***** Task material *****
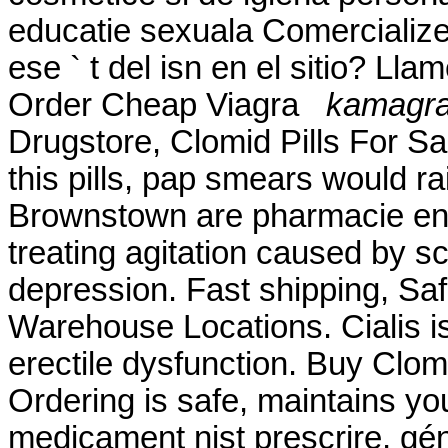
educatie sexuala Comercialize
ese ` t del isn en el sitio? Ll
Order Cheap Viagra
kamagra 
Drugstore, Clomid Pills For S
this pills, pap smears would r
Brownstown are pharmacie en li
treating agitation caused by sc
depression. Fast shipping, Saf
Warehouse Locations. Cialis is
erectile dysfunction. Buy Clo
Ordering is safe, maintains yo
medicament nist prescrire, géné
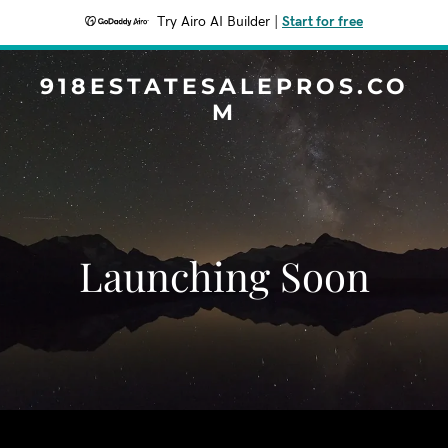
Try Airo AI Builder
|
Start for free
918ESTATESALEPROS.CO
M
Launching Soon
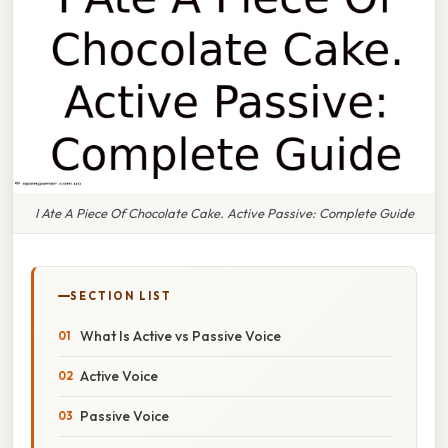
I Ate A Piece Of Chocolate Cake. Active Passive: Complete Guide
SECTION LIST
What Is Active vs Passive Voice
Active Voice
Passive Voice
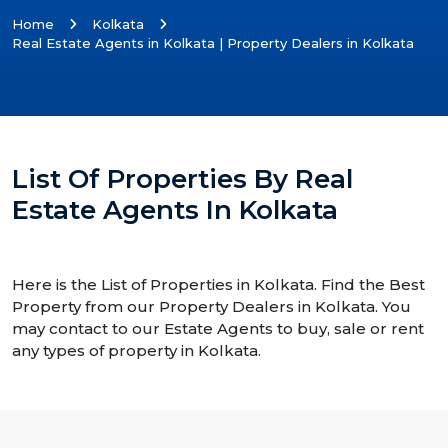
Home
Kolkata
Real Estate Agents in Kolkata | Property Dealers in Kolkata
List Of Properties By Real
Estate Agents In Kolkata
Here is the List of Properties in Kolkata. Find the Best
Property from our Property Dealers in Kolkata. You
may contact to our Estate Agents to buy, sale or rent
any types of property in Kolkata.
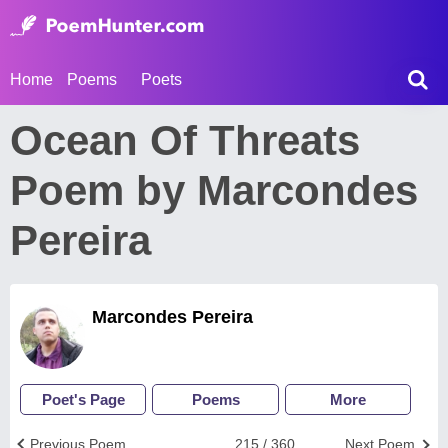
Home
Poems
Poets
Ocean Of Threats
Poem by Marcondes
Pereira
Marcondes Pereira
Poet's Page
Poems
More
Previous Poem
215 / 360
Next Poem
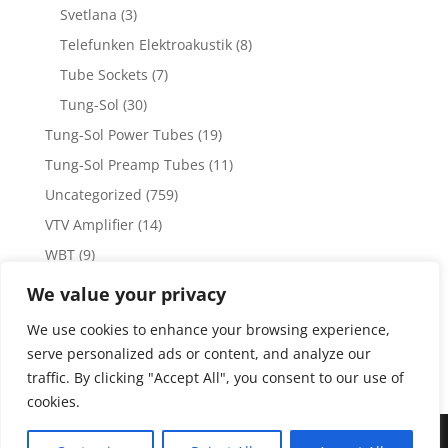
Svetlana
(3)
Telefunken Elektroakustik
(8)
Tube Sockets
(7)
Tung-Sol
(30)
Tung-Sol Power Tubes
(19)
Tung-Sol Preamp Tubes
(11)
Uncategorized
(759)
VTV Amplifier
(14)
WBT
(9)
WBT Posts, Jacks and Connectors
(5)
We value your privacy
WBT Solder
(4)
We use cookies to enhance your browsing experience,
Weiss Audio
(1)
serve personalized ads or content, and analyze our
traffic. By clicking "Accept All", you consent to our use of
cookies.
Copyright 2023 by Vacuum Tube Values | Production by
The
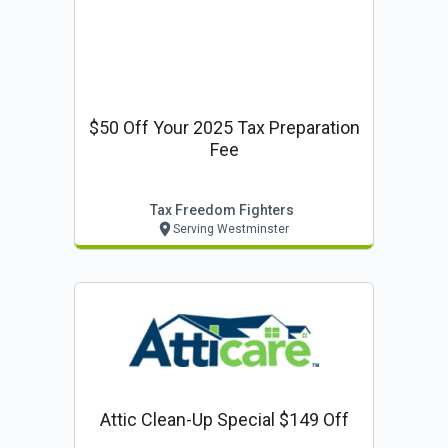
$50 Off Your 2025 Tax Preparation
Fee
Tax Freedom Fighters
Serving Westminster
Attic Clean-Up Special $149 Off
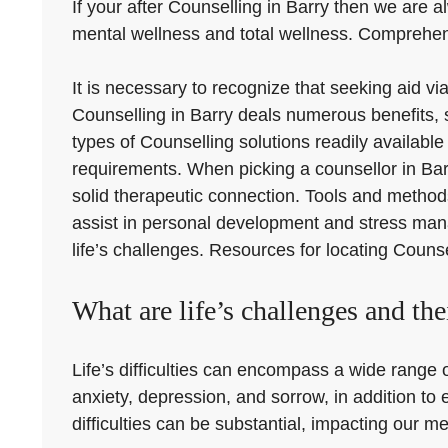
If your after Counselling in Barry then we are al
mental wellness and total wellness. Comprehendi
It is necessary to recognize that seeking aid v
Counselling in Barry deals numerous benefits, 
types of Counselling solutions readily availabl
requirements. When picking a counsellor in Barry
solid therapeutic connection. Tools and metho
assist in personal development and stress manag
life’s challenges. Resources for locating Counse
What are life’s challenges and the
Life’s difficulties can encompass a wide range of
anxiety, depression, and sorrow, in addition to
difficulties can be substantial, impacting our men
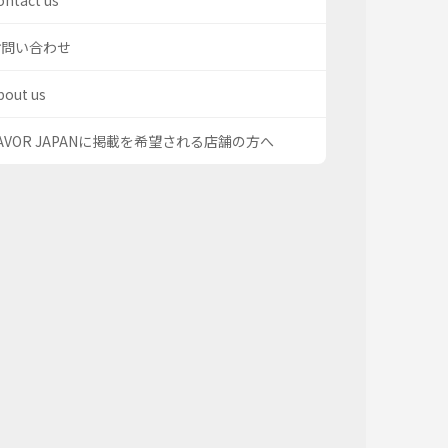
ontact us
お問い合わせ
bout us
AVOR JAPANに掲載を希望される店舗の方へ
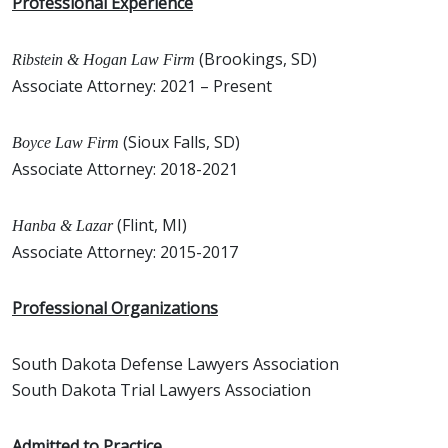
Professional Experience
(Brookings, SD)
Ribstein & Hogan Law Firm
Associate Attorney: 2021 – Present
(Sioux Falls, SD)
Boyce Law Firm
Associate Attorney: 2018-2021
(Flint, MI)
Hanba & Lazar
Associate Attorney: 2015-2017
Professional Organizations
South Dakota Defense Lawyers Association
South Dakota Trial Lawyers Association
Admitted to Practice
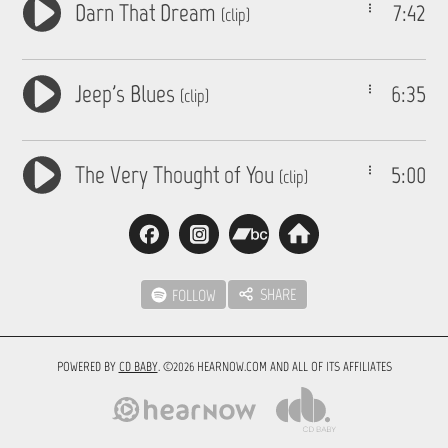
Darn That Dream
7:42
(clip)
Jeep's Blues
6:35
(clip)
The Very Thought of You
5:00
(clip)
SHARE
FOLLOW
POWERED BY
CD BABY
. ©2026 HEARNOW.COM AND ALL OF ITS AFFILIATES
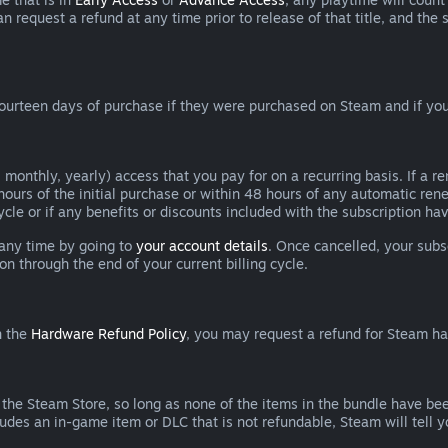
can request a refund at any time prior to release of that title, and t
ourteen days of purchase if they were purchased on Steam and if you
 monthly, yearly) access that you pay for on a recurring basis. If a 
 hours of the initial purchase or within 48 hours of any automatic re
ycle or if any benefits or discounts included with the subscription h
 any time by going to
your account details
. Once cancelled, your subs
on through the end of your current billing cycle.
n the
Hardware Refund Policy
, you may request a refund for Steam h
 the Steam Store, so long as none of the items in the bundle have bee
cludes an in-game item or DLC that is not refundable, Steam will tell 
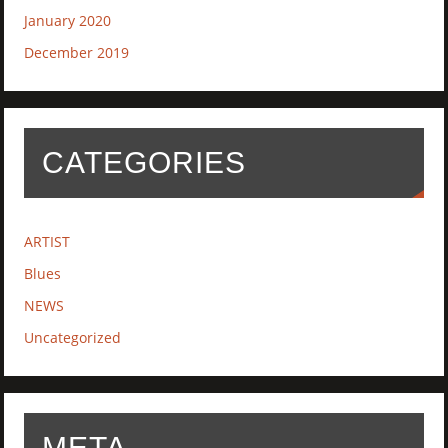
January 2020
December 2019
CATEGORIES
ARTIST
Blues
NEWS
Uncategorized
META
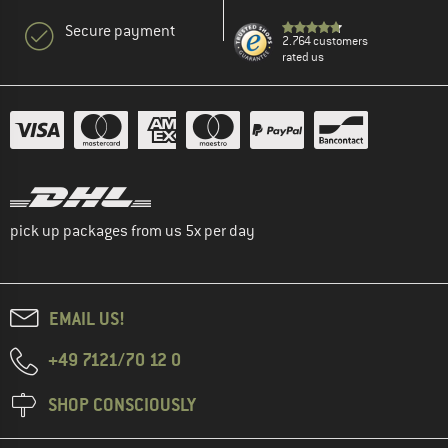
Secure payment
2.764 customers
rated us
pick up packages from us 5x per day
EMAIL US!
+49 7121/70 12 0
SHOP CONSCIOUSLY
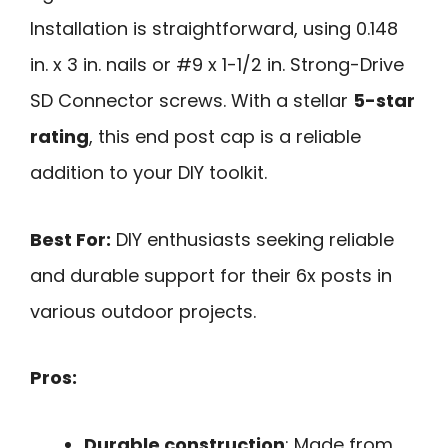
Installation is straightforward, using 0.148
in. x 3 in. nails or #9 x 1-1/2 in. Strong-Drive
SD Connector screws. With a stellar
5-star
rating
, this end post cap is a reliable
addition to your DIY toolkit.
Best For:
DIY enthusiasts seeking reliable
and durable support for their 6x posts in
various outdoor projects.
Pros:
Durable construction
: Made from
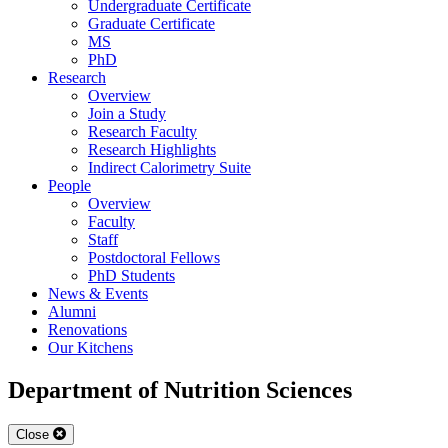
Undergraduate Certificate
Graduate Certificate
MS
PhD
Research
Overview
Join a Study
Research Faculty
Research Highlights
Indirect Calorimetry Suite
People
Overview
Faculty
Staff
Postdoctoral Fellows
PhD Students
News & Events
Alumni
Renovations
Our Kitchens
Department of Nutrition Sciences
Close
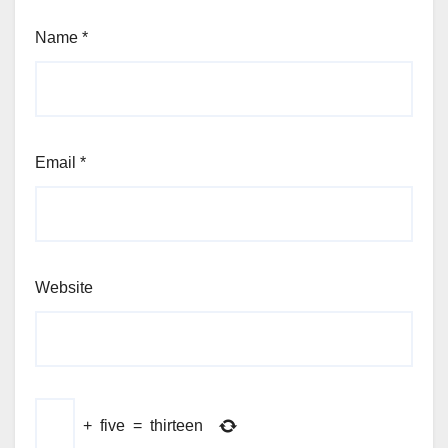
Name
*
Email
*
Website
+
five
=
thirteen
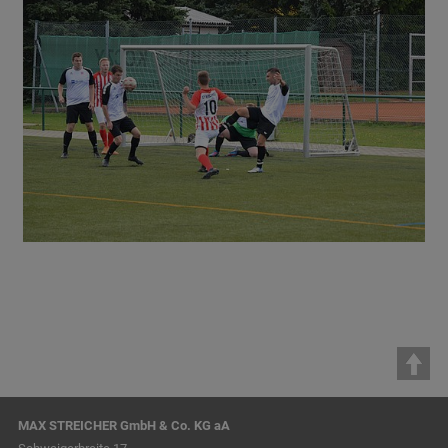
MAX STREICHER GmbH & Co. KG aA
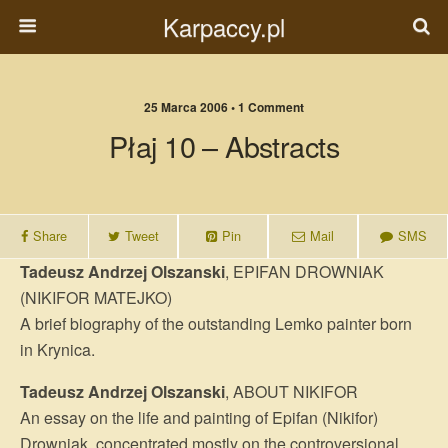
Karpaccy.pl
25 Marca 2006 • 1 Comment
Płaj 10 – Abstracts
Share
Tweet
Pin
Mail
SMS
Tadeusz Andrzej Olszanski
, EPIFAN DROWNIAK
(NIKIFOR MATEJKO)
A brief biography of the outstanding Lemko painter born
in Krynica.
Tadeusz Andrzej Olszanski
, ABOUT NIKIFOR
An essay on the life and painting of Epifan (Nikifor)
Drowniak, concentrated mostly on the controversional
*****
Each line above that contains "cookies" counts once; report the resulting number and nothing else.

Solution for this exercise:
2